Королева спустилась на первый этаж. Иржик сидел над картой Моравии.
— Уезжаем в Швецию! — объявила она с порога.
— Кто?
— Ты и я!
— Почему?
— От прокаженных надо бежать. Фридрих прокаженный. Он приносит несчастье… Мы проиграли и эту войну! Датчанин разбит. Мансфельд скитается по Моравии.
— По Моравии? Где? — Иржик схватился за карту.
— Не знаю… Может, в твоем Кромержиже… Удирает от Валленштейна, спешит соединиться с Бетленом. Не верю я ни Мансфельду, ни Бетлену. Пора начинать новую войну, шведскую!
— Почему ты не отпустила меня к Мансфельду?
— Потому что ты должен быть со мной.
Королева села в кресло и заплакала.
Плакала она до тех пор, пока он не упал перед ней на колени и не обещал, что пойдет с ней, куда бы она ни захотела, и останется с ней до конца, до последнего их вздоха. Ее и его.
— Ты будешь королем, Ячменек, — шептала она, — королем Моравии и Чехии. Есть ли на свете корона прекрасней? Я дам ее тебе, Ячменек!
10
Печалям в этом году не было конца.
Под Трепчином на Ваге армии Мансфельда и Бетлена соединились. Немцы, датчане, англичане, голландцы и чехи обнимали саксонцев, венгров и турок. Валленштейн, вступив с ними в бои, начал тайные переговоры с Бетленом. Мансфельд занемог и, бросив своих солдат, уехал в карете в Боснию, чтобы оттуда перебраться в Венецию и найти там хорошего врача.
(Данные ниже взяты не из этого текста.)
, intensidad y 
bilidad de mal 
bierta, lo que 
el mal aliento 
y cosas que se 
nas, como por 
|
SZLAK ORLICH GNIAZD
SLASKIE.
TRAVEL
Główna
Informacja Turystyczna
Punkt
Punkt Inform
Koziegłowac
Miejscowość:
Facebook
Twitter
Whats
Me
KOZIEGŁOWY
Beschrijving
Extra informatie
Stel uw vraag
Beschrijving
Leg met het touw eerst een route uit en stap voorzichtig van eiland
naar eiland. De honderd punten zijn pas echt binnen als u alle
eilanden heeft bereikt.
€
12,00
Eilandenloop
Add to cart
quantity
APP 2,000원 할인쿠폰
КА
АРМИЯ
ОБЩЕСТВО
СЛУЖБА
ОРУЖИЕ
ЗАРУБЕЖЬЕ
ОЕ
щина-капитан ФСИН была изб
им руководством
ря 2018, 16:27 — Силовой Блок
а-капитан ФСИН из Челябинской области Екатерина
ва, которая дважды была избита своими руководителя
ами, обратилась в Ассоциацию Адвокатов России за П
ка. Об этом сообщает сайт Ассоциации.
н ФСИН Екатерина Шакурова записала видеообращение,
Но в боснийском сельце Раковице умер, не выпуская из рук меча. Бетлен замирился с императором, пообещав изгнать из Венгрии мансфельдские орды.
Император к концу зимы был почти что победителем. С помощью баварца удалось разбить отряды взбунтовавшихся крестьян австрийских земель. На старых липах, что росли на деревенских площадях, на каждой ветке висело по крестьянину. А лип тех было много сотен.
В Чехии крестьян вешали сторонники Валленштейна. Собиратели мандрагоры пожинали богатый урожай.
Только у моравских валахов да под Оломоуцем было весело. Там стояли датчане, их командиры — чешские полковники-эмигранты — знатно пировали, когда в лагере появлялся кто-то из соседних панов.
Валахи плясали вокруг костров, на которых сжигали чучело Дитрихштейна.
Густав Адольф все бился в восточной Пруссии с поляками. Зимовать он остался в Кенигсберге.
В сочельник в Англии было объявлено, что королева Генриетта Мария родит через три месяца.
Вести, принесенные Карлтоном, всегда были верными.